» EXTRACTED RECORDS:
((

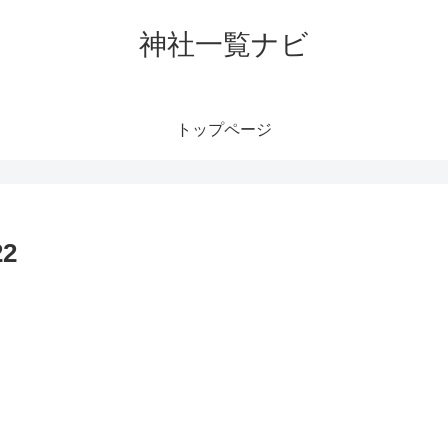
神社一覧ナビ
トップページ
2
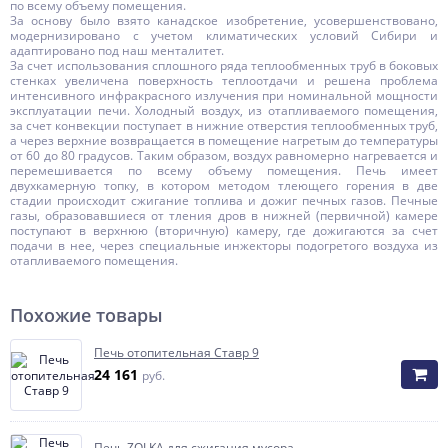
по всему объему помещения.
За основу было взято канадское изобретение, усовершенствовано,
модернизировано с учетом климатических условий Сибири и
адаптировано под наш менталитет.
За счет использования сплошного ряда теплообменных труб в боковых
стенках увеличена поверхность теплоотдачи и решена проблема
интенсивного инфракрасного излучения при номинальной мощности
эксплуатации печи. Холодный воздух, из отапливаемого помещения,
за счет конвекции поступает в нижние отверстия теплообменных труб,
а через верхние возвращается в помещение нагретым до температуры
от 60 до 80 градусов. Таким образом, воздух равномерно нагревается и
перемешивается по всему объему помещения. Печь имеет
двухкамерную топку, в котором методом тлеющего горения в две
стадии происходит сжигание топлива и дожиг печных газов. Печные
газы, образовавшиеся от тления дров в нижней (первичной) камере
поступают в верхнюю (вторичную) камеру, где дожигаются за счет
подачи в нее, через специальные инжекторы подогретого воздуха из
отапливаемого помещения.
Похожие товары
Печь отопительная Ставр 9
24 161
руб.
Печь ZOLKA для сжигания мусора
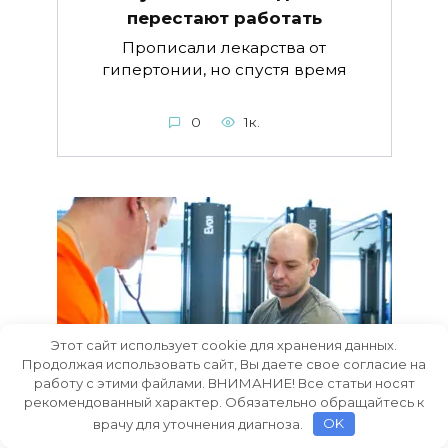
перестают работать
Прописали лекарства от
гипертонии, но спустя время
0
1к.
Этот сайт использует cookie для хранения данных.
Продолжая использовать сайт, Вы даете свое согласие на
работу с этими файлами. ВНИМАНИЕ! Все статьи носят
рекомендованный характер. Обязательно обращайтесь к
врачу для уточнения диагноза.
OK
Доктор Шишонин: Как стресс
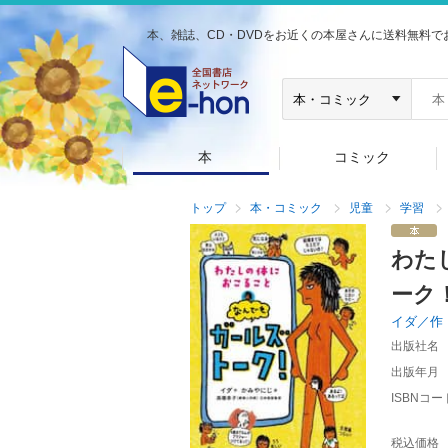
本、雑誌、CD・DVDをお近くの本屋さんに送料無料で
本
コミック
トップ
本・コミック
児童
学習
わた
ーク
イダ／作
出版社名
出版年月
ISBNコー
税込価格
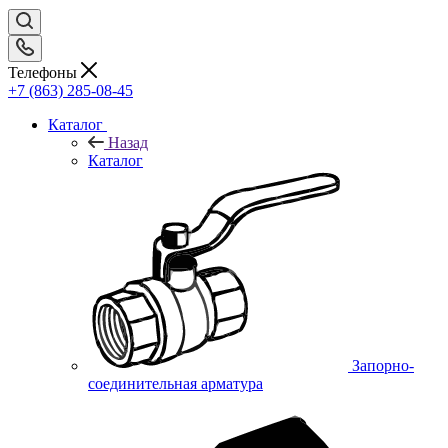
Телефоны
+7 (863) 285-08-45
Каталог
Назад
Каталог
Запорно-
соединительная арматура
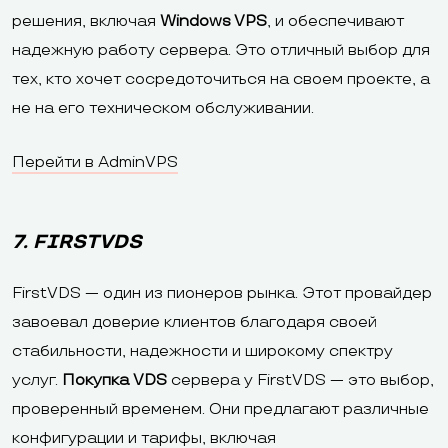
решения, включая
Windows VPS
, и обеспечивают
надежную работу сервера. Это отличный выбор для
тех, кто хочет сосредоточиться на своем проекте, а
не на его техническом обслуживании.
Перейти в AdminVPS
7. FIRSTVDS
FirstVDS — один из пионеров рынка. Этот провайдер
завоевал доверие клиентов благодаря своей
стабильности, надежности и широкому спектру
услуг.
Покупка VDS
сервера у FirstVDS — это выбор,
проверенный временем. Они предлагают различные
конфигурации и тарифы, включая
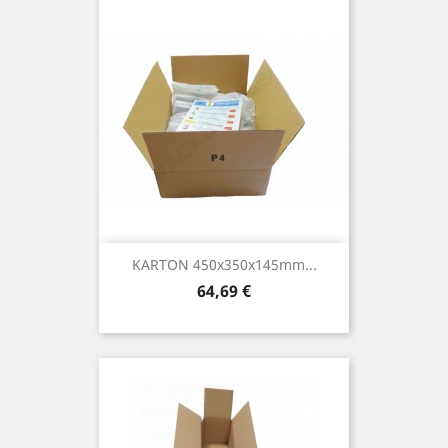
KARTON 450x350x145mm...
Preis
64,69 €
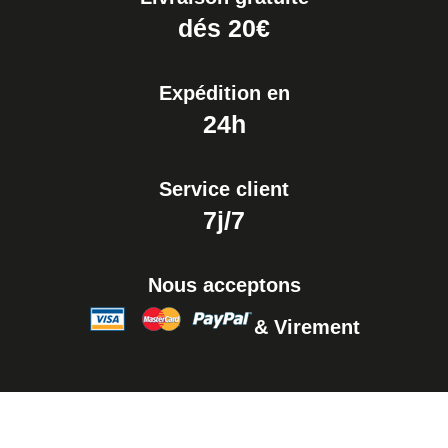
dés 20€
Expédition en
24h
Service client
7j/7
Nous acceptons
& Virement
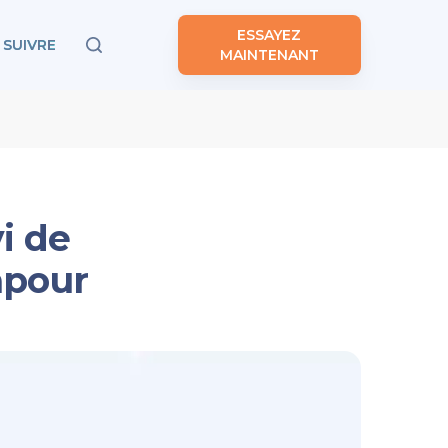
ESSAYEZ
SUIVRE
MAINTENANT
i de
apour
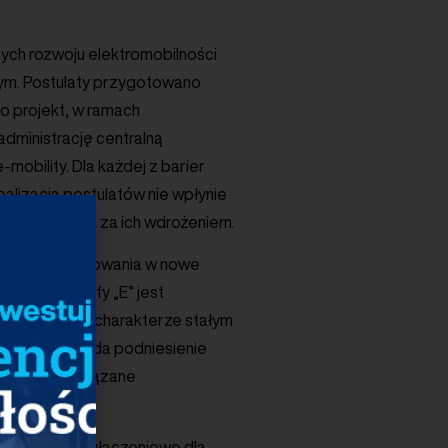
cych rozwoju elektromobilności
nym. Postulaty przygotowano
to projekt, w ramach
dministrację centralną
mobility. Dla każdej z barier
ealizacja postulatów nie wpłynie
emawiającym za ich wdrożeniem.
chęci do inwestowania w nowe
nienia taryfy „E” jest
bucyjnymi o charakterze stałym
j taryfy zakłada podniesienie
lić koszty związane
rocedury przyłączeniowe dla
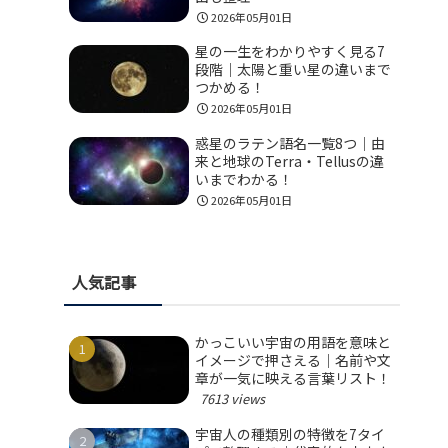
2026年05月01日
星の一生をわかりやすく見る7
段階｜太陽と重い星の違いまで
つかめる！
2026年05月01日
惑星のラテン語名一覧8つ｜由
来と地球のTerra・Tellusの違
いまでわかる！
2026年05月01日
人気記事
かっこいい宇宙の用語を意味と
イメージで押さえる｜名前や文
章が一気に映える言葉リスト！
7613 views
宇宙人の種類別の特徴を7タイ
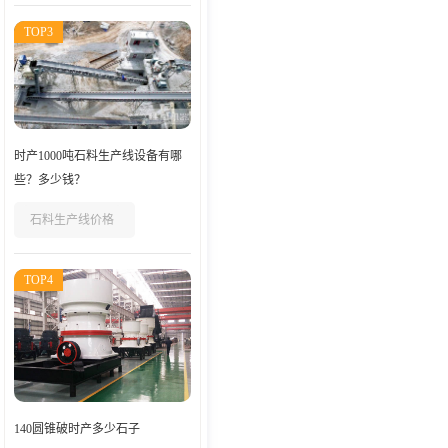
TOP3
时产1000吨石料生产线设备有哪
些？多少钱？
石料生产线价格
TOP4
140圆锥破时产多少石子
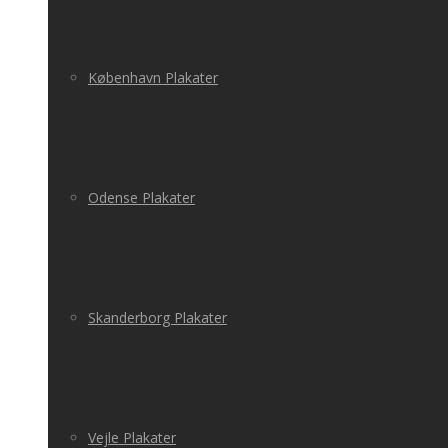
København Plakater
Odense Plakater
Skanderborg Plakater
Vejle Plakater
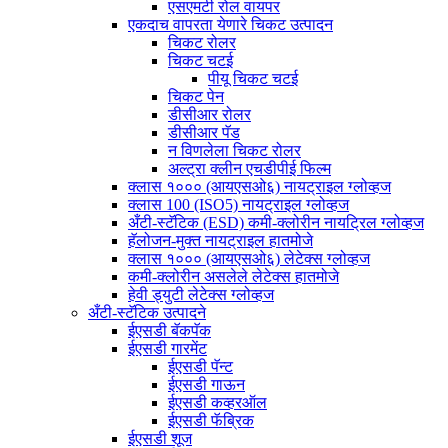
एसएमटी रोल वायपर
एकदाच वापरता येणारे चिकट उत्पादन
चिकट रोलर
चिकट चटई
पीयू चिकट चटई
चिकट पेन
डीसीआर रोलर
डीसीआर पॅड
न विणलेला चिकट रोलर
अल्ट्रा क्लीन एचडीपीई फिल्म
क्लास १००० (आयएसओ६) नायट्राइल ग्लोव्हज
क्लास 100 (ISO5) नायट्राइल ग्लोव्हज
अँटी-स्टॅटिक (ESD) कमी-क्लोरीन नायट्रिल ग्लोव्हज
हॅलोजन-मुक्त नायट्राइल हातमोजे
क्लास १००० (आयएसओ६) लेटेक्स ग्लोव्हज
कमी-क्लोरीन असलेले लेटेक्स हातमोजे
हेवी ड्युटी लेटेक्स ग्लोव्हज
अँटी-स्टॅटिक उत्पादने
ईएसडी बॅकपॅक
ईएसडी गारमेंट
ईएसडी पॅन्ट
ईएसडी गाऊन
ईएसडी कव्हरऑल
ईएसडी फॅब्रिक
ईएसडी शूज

))

» WORK INSTRUCTION: Look through the data and gather every line with the string "taryfy" in it.

» ANSWER SECTION:
nienia taryfy „E” jest
j taryfy zakłada podniesienie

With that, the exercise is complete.